MATERIAL PROVIDED:

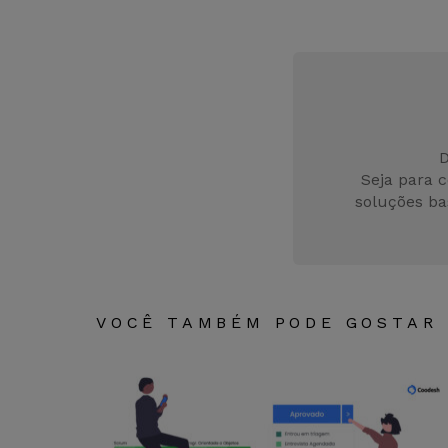
c
it
e
er
b
o
o
D
k
Seja para 
soluções ba
VOCÊ TAMBÉM PODE GOSTAR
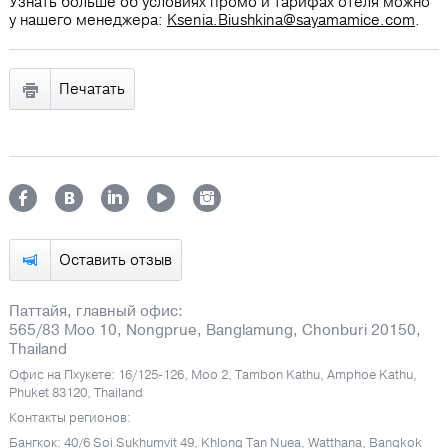
Узнать больше об условиях промо и тарифах отеля можно
у нашего менеджера:
Ksenia.Biushkina@sayamamice.com
.
Печатать
Оставить отзыв
Паттайя, главный офис:
565/83 Moo 10, Nongprue, Banglamung, Chonburi 20150,
Thailand
Офис на Пхукете: 16/125-126, Moo 2, Tambon Kathu, Amphoe Kathu,
Phuket 83120, Thailand
Контакты регионов:
Бангкок: 40/6 Soi Sukhumvit 49, Khlong Tan Nuea, Watthana, Bangkok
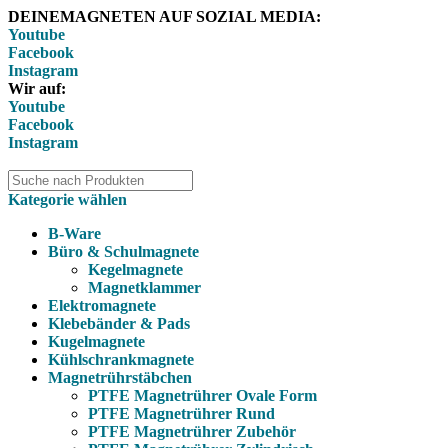
DEINEMAGNETEN AUF SOZIAL MEDIA:
Youtube
Facebook
Instagram
Wir auf:
Youtube
Facebook
Instagram
Kategorie wählen
B-Ware
Büro & Schulmagnete
Kegelmagnete
Magnetklammer
Elektromagnete
Klebebänder & Pads
Kugelmagnete
Kühlschrankmagnete
Magnetrührstäbchen
PTFE Magnetrührer Ovale Form
PTFE Magnetrührer Rund
PTFE Magnetrührer Zubehör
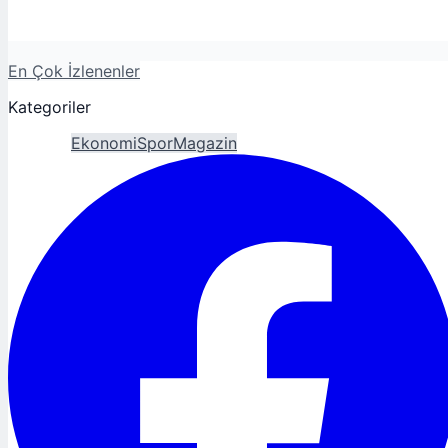
En Çok İzlenenler
Kategoriler
Gündem
Ekonomi
Spor
Magazin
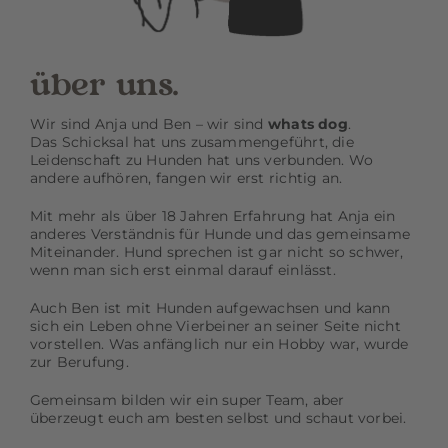
über uns.
Wir sind Anja und Ben – wir sind
whats dog
.
Das Schicksal hat uns zusammengeführt, die
Leidenschaft zu Hunden hat uns verbunden. Wo
andere aufhören, fangen wir erst richtig an.
Mit mehr als über 18 Jahren Erfahrung hat Anja ein
anderes Verständnis für Hunde und das gemeinsame
Miteinander. Hund sprechen ist gar nicht so schwer,
wenn man sich erst einmal darauf einlässt.
Auch Ben ist mit Hunden aufgewachsen und kann
sich ein Leben ohne Vierbeiner an seiner Seite nicht
vorstellen. Was anfänglich nur ein Hobby war, wurde
zur Berufung.
Gemeinsam bilden wir ein super Team, aber
überzeugt euch am besten selbst und schaut vorbei.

WORK ORDER: Isolate each line of the listing above that includes "Hunden". Copy it.

ANSWER TO THIS TASK:
Leidenschaft zu Hunden hat uns verbunden. Wo
Auch Ben ist mit Hunden aufgewachsen und kann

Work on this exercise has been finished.